What you need to do:
Go through the records and show each line where the word "rules" occurs.

:: Exercise data ::

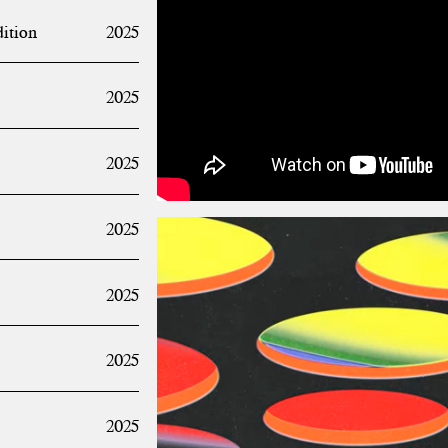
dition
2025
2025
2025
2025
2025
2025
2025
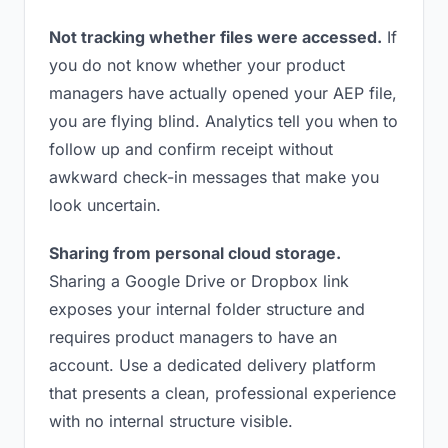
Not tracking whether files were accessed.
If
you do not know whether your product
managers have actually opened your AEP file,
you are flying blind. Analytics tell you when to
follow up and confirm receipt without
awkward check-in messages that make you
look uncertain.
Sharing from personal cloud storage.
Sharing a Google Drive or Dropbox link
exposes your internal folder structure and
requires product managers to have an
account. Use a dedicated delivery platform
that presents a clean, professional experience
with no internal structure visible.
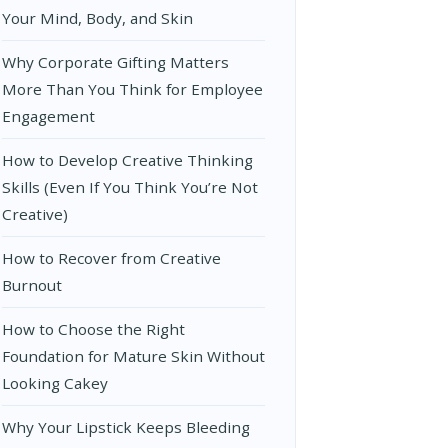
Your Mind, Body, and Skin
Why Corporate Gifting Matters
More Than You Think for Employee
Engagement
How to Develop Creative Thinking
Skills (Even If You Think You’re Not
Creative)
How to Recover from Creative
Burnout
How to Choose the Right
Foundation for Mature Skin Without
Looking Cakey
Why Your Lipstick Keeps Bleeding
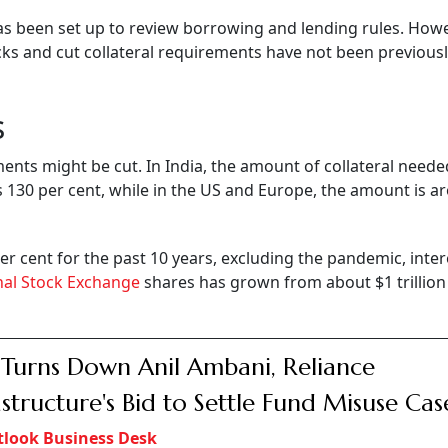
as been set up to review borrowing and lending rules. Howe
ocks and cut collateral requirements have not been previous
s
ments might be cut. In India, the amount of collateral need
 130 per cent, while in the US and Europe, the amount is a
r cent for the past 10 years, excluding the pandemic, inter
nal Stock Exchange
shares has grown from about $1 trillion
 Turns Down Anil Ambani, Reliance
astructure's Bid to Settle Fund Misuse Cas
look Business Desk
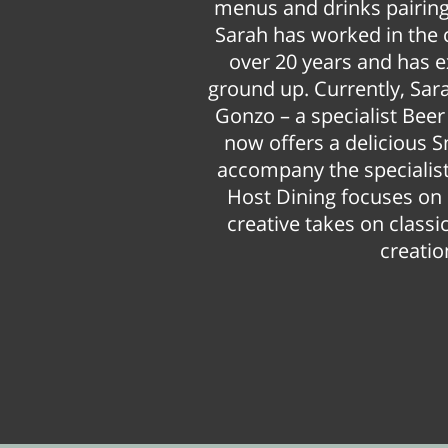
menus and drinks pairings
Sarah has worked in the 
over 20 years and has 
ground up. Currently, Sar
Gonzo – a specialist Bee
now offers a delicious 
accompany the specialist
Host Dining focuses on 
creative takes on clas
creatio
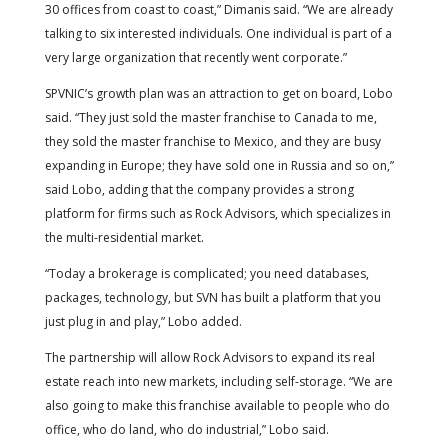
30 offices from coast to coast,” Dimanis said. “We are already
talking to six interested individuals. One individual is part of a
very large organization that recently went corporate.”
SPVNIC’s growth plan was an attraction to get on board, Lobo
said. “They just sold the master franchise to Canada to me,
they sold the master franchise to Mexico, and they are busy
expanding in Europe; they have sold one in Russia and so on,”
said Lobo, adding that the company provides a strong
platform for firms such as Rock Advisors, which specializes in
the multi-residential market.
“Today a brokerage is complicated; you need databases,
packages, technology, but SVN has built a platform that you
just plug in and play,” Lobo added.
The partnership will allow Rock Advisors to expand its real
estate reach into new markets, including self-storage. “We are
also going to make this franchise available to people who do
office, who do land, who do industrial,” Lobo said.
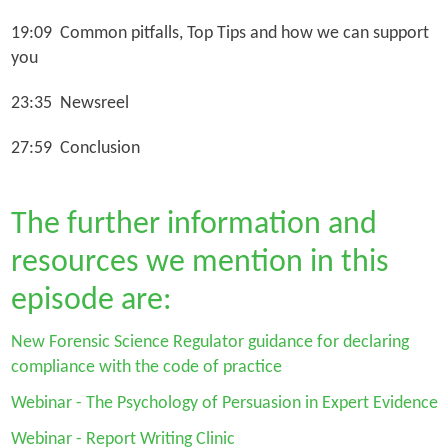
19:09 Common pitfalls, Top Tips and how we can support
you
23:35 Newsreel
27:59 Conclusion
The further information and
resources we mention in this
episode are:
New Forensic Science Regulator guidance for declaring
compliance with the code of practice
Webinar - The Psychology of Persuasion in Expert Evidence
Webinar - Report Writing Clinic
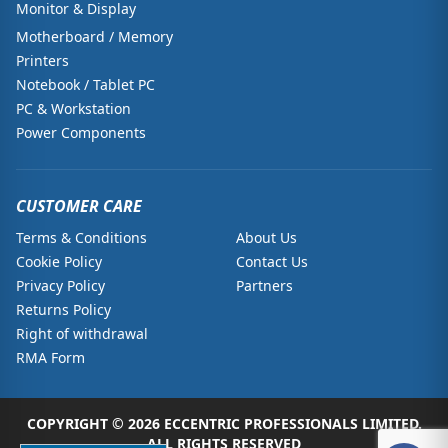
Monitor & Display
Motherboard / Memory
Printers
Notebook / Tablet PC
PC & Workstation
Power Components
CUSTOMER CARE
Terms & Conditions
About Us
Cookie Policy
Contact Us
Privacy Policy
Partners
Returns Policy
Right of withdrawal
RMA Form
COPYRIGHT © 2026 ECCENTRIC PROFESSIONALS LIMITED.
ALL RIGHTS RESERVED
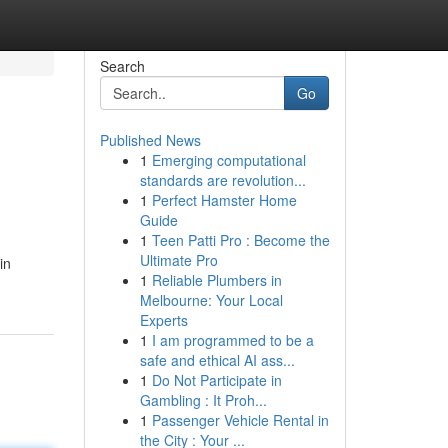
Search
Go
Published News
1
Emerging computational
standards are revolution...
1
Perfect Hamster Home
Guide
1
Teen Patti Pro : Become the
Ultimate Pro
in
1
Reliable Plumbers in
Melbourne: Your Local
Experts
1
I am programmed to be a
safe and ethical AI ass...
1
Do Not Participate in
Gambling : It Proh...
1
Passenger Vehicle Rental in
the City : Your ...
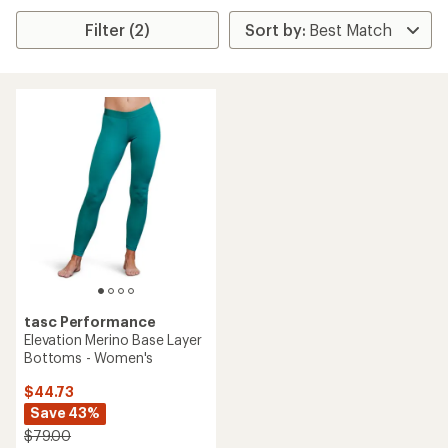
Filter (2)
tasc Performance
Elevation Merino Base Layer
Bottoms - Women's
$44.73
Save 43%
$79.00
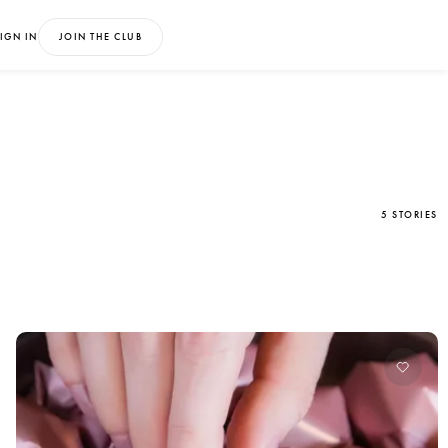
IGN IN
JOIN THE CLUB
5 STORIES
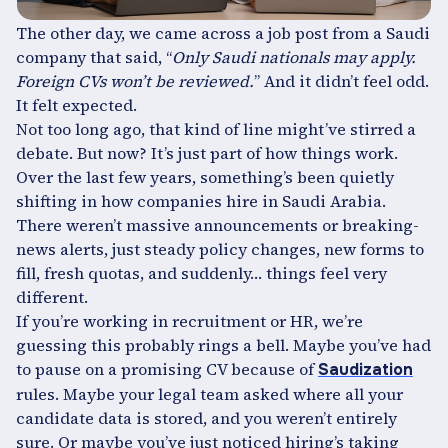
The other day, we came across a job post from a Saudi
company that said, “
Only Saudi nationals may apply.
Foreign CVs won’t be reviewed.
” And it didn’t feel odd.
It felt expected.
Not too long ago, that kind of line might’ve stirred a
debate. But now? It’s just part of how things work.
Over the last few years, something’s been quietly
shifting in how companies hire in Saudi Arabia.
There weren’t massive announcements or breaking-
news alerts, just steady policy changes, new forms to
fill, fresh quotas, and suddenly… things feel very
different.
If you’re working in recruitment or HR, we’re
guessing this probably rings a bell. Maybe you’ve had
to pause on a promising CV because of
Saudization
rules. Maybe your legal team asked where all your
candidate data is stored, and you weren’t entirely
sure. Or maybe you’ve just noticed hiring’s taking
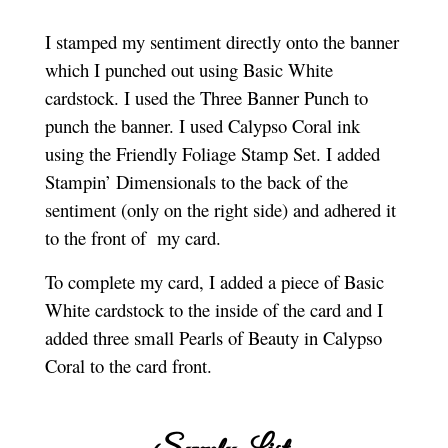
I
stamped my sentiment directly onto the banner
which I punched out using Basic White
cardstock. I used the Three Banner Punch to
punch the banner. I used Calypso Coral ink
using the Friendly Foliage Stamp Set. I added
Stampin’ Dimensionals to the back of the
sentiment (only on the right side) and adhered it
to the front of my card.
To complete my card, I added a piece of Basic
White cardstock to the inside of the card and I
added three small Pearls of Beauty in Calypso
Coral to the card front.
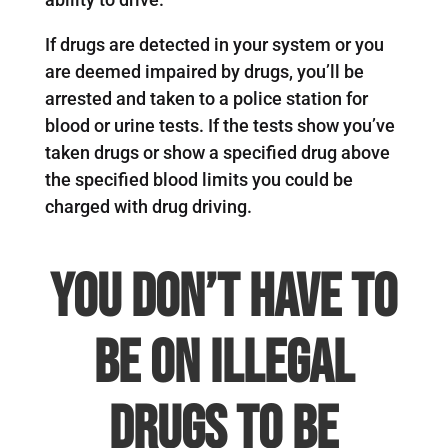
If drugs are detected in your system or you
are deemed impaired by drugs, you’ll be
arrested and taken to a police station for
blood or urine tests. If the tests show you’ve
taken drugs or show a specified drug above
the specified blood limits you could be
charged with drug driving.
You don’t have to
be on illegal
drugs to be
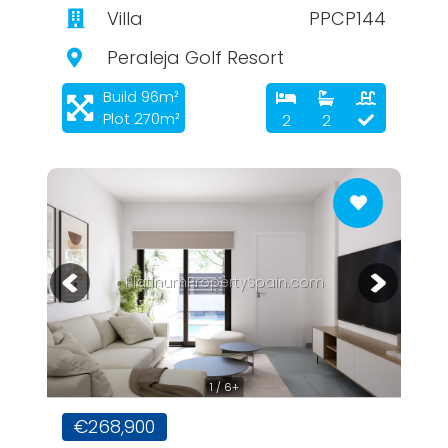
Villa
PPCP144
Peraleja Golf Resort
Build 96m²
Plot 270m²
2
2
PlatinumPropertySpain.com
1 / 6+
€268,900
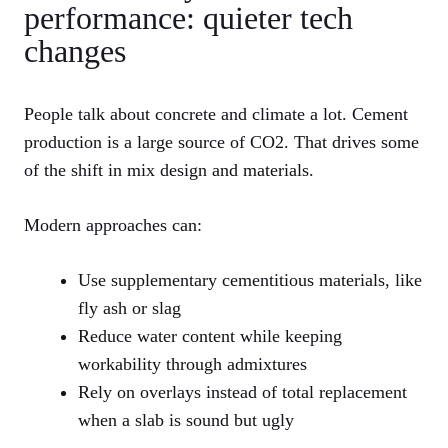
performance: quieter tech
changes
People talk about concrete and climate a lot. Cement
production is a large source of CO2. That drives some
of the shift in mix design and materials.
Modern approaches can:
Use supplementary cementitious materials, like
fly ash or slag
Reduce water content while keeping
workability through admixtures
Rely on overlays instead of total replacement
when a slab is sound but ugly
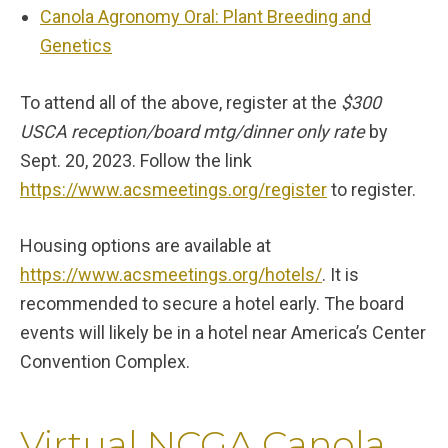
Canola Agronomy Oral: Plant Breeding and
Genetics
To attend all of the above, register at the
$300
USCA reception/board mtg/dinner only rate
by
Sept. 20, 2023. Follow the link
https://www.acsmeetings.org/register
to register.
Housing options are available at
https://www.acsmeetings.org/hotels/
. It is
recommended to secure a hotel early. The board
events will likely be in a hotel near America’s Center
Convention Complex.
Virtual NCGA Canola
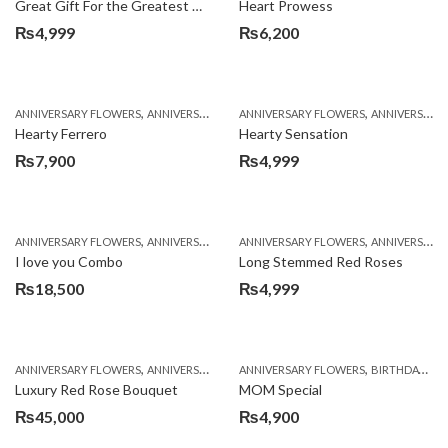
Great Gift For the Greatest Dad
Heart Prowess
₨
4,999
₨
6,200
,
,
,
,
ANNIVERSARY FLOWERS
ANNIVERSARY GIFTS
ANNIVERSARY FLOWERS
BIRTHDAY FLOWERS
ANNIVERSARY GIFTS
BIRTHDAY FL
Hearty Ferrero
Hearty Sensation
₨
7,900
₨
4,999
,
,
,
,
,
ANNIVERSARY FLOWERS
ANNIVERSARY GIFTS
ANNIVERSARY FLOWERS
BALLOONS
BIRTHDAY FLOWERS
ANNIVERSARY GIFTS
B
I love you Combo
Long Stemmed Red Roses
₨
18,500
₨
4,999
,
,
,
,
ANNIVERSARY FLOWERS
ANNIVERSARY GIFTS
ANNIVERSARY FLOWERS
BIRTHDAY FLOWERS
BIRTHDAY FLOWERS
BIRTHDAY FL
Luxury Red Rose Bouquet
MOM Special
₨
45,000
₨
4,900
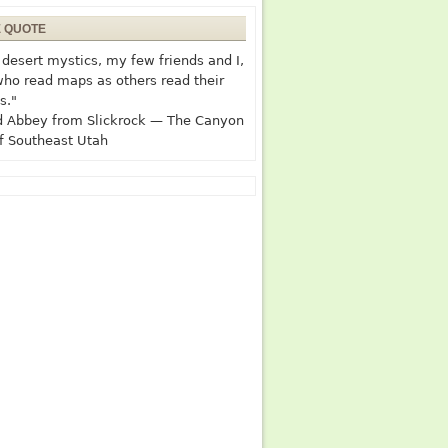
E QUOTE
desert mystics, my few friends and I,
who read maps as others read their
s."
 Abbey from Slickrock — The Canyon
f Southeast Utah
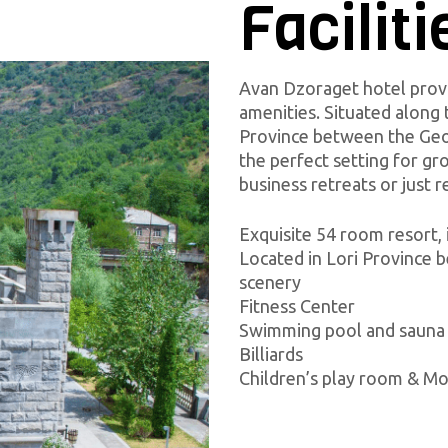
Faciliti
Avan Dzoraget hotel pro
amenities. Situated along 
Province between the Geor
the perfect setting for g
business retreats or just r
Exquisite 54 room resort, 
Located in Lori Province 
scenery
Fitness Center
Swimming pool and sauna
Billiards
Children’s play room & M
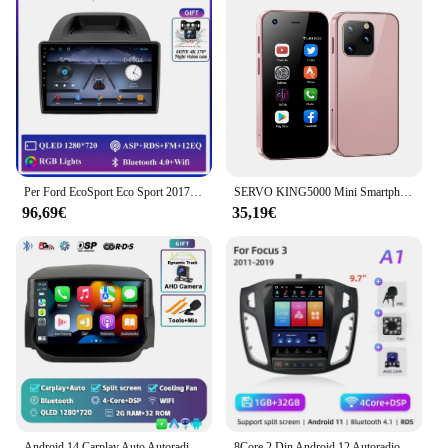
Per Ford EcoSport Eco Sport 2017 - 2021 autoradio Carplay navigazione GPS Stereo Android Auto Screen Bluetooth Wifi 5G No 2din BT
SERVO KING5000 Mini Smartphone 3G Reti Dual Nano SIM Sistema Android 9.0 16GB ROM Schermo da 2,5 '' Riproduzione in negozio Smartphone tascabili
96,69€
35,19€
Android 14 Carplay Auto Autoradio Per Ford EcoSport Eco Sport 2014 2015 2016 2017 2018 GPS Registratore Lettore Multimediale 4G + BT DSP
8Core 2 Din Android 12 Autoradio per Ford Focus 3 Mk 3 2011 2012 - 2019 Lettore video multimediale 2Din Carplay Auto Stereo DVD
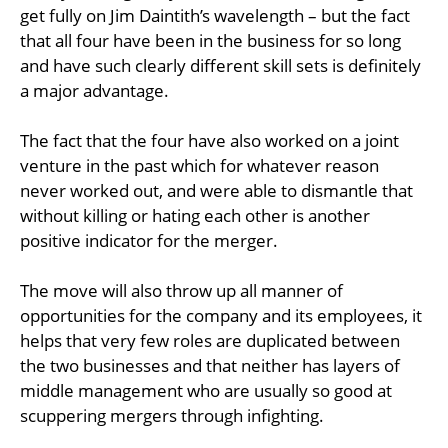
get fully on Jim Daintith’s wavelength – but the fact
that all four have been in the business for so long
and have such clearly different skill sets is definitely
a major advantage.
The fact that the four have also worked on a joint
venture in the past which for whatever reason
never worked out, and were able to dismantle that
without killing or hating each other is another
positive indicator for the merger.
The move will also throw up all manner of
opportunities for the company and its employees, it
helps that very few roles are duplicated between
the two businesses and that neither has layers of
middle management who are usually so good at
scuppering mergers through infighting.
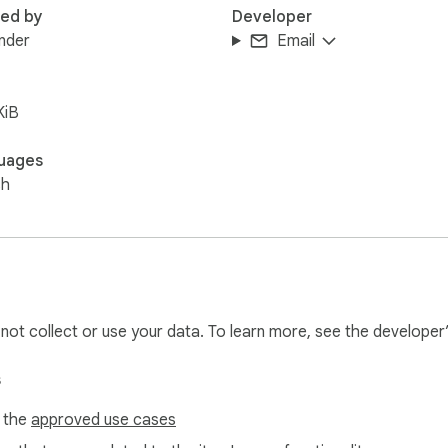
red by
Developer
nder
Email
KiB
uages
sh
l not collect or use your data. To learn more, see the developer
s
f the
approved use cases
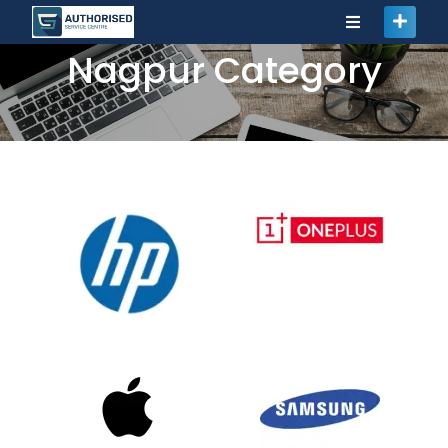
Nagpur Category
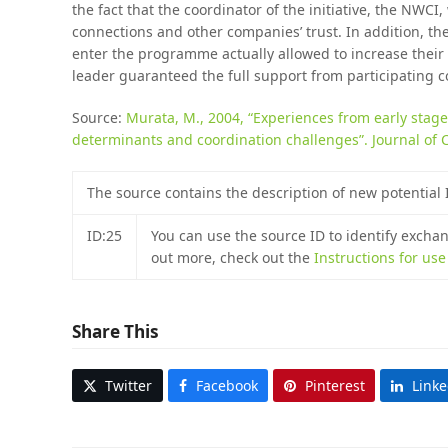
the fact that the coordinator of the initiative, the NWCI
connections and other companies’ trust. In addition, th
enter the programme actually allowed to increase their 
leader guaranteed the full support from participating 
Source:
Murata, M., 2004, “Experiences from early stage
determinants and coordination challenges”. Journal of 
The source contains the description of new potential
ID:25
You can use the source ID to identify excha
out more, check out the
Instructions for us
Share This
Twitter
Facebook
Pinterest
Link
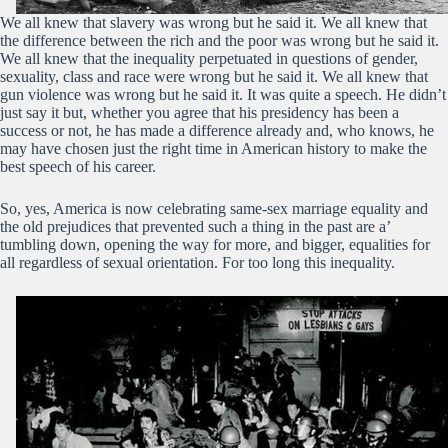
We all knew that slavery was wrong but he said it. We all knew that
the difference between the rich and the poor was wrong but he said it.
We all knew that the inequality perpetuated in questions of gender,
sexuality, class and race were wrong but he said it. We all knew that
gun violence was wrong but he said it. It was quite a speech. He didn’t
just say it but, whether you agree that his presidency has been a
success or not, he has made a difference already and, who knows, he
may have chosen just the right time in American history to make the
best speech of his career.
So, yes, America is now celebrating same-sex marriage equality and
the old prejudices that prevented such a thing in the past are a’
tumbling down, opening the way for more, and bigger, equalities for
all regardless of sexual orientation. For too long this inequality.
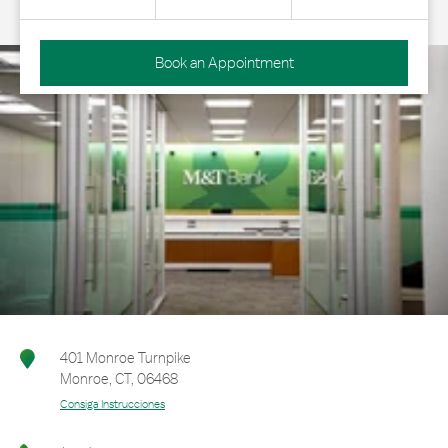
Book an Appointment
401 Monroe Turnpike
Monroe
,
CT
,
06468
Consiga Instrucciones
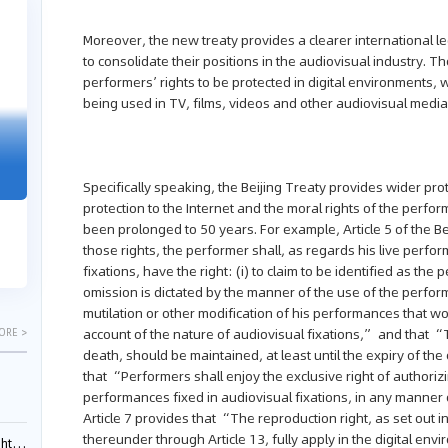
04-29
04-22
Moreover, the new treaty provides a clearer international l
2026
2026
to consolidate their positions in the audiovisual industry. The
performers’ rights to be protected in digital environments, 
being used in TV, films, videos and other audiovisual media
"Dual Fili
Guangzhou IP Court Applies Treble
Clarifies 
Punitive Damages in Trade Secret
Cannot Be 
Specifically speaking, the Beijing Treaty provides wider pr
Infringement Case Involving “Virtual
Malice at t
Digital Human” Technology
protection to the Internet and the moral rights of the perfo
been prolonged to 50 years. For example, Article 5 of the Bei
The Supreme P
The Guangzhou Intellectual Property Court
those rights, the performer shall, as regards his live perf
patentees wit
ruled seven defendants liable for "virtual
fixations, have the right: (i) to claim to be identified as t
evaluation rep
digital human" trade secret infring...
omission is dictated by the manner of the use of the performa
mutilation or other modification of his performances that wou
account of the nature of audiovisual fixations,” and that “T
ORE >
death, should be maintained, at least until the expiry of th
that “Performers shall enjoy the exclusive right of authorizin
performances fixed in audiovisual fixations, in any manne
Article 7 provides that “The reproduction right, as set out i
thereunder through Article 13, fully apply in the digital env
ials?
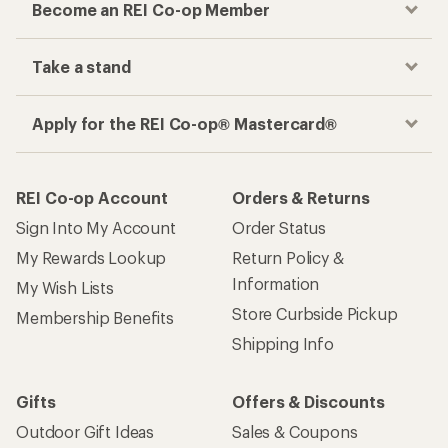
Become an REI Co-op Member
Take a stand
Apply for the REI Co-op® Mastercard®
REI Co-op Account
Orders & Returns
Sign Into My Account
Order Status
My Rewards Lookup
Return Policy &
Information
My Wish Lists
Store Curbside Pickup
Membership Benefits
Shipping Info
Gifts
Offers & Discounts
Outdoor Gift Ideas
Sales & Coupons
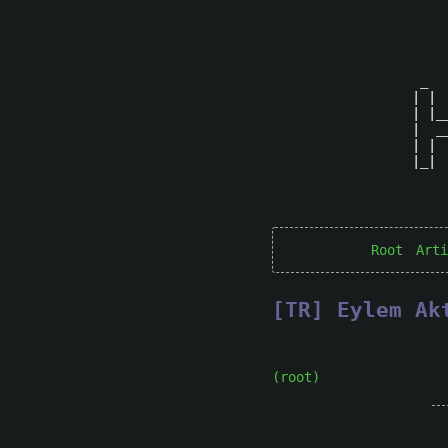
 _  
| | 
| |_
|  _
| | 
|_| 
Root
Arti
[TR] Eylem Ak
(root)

:::

Reply:
as been set up to review borrowing and lending rules. Howe
rules. Maybe your legal team asked where all your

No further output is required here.